Most of the preparation for this event was done either on the General Motors Simulator in Huntersville, North Carolina, or the Honda Performance Development simulator in Brownsburg, Indiana.

“Now, we have simulators that can scan the track, so we have done plenty of laps already,” Power told NBC Sports. “They have ground and resurfaced a lot of the track, so it should be smoother.

“But nothing beats real-world experience. It’s going to be a learning experience in the first session.”

As a Team Penske driver, Power and his teammates were consulted about the progress and layout of the Detroit street course. They were shown what was possible with the streets that were available.

“We gave some input back after we were on the similar what might be ground and things like that,” Power said.

Racing on the streets of Belle Isle was a fairly pleasant experience for the fans and corporate sponsor that compete in the race.

But the vibe at the new location gives this a “big event” feel.

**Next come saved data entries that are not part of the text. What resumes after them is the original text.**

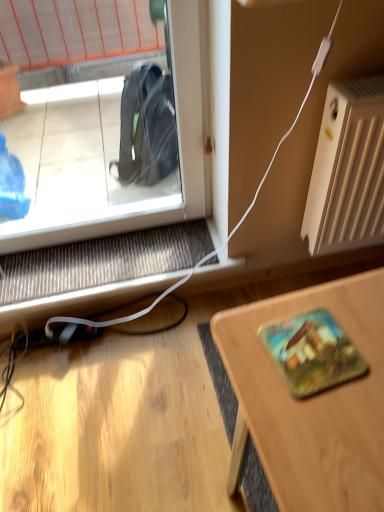 The height and width of the screenshot is (512, 384). Find the location of `free space above wooden desk at lower right (from a real-world perspective)`. free space above wooden desk at lower right (from a real-world perspective) is located at coordinates (331, 372). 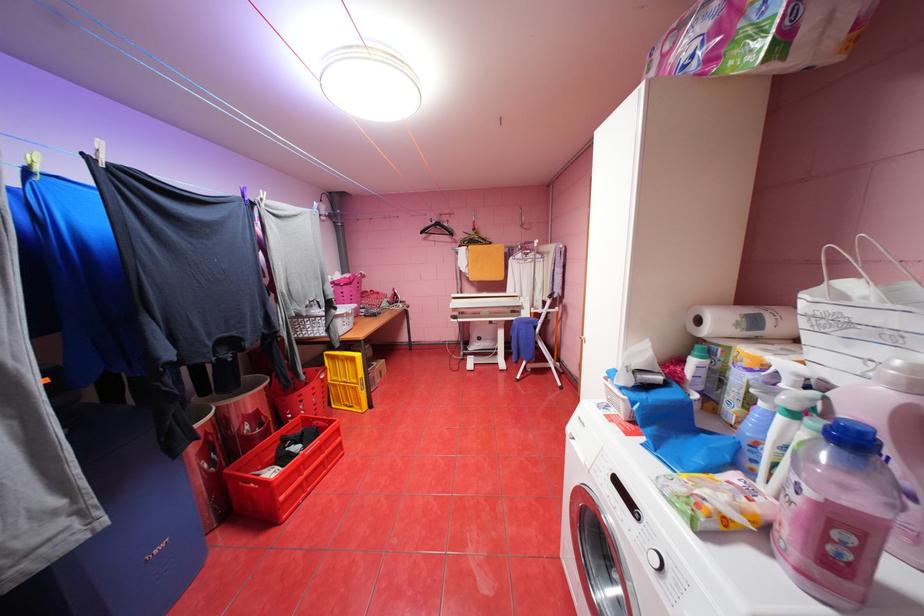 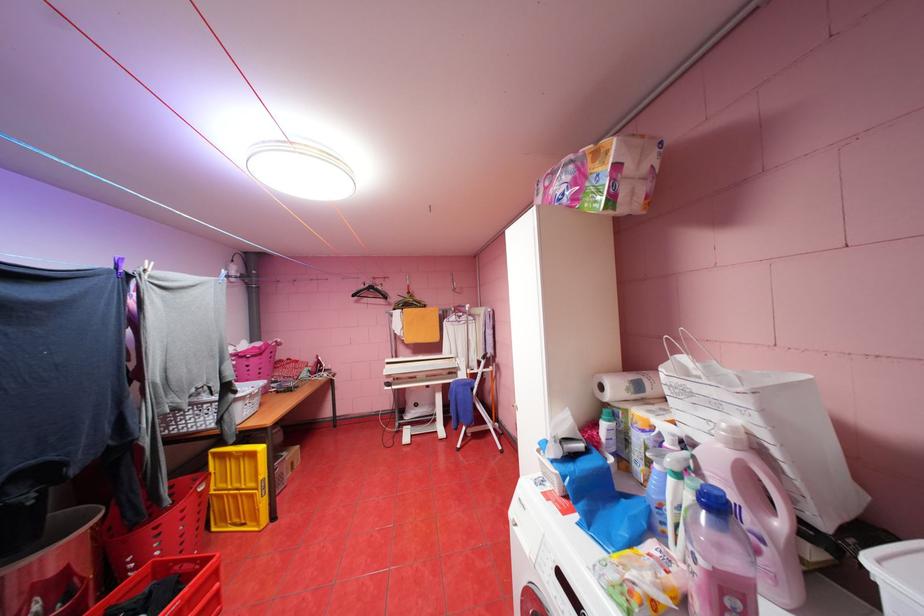 Locate, in the second image, the point that corresponds to [336,355] in the first image.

“The atmosphere is a lot better,” Power said. “The location, the accessibility for the fans, the crowd that will be here, it’s much easier. I think it will be a much better event.

“It feels like a Long Beach, only in a much bigger city. That is what street course racing is all about.”

Because the track promoter is also the team owner, Power and teammates Scott McLaughlin and Indy 500 winner Josef Newgarden will have a very busy weekend on the track, and with sponsor and personal appearances.

“That’s what pays the bills and allows us to do this,” Power said.